What the task asks - Pull out every line below that holds the word "projets".

┄┄┄┄┄┄┄┄┄┄

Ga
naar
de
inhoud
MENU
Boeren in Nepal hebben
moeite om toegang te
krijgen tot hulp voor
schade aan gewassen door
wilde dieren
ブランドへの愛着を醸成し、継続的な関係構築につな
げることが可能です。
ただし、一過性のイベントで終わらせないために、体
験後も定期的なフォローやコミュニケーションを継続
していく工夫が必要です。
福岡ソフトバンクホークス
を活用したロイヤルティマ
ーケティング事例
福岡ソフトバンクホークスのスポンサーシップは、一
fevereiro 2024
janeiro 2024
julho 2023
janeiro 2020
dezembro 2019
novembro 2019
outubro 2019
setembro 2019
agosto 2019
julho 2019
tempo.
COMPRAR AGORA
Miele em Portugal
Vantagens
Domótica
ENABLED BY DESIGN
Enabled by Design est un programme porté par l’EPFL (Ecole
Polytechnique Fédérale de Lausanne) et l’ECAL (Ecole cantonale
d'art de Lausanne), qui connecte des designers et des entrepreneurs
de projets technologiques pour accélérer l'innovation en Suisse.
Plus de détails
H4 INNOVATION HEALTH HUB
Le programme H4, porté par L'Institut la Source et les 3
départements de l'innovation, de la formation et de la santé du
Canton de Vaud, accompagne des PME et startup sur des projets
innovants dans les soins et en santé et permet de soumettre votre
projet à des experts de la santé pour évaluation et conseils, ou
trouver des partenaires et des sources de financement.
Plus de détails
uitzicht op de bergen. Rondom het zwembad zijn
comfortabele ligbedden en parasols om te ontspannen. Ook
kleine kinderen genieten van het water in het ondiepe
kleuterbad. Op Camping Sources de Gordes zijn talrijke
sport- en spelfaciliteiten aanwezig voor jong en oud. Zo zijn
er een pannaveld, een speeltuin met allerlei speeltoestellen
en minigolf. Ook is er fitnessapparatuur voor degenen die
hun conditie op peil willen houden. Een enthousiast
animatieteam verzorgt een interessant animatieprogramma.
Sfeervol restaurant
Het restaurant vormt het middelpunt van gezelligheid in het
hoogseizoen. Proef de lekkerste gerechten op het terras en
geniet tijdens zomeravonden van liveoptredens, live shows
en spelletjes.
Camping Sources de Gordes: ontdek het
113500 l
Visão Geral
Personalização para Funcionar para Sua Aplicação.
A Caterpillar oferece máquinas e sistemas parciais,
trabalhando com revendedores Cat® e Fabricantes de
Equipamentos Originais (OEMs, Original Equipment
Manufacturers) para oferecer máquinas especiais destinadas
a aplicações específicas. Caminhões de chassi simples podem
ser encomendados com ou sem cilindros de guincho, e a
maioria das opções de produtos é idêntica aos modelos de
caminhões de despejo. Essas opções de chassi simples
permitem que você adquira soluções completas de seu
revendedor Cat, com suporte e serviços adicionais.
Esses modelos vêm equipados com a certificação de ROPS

┄┄┄┄┄┄┄┄┄┄

The completed task -
de projets technologiques pour accélérer l'innovation en Suisse.
Canton de Vaud, accompagne des PME et startup sur des projets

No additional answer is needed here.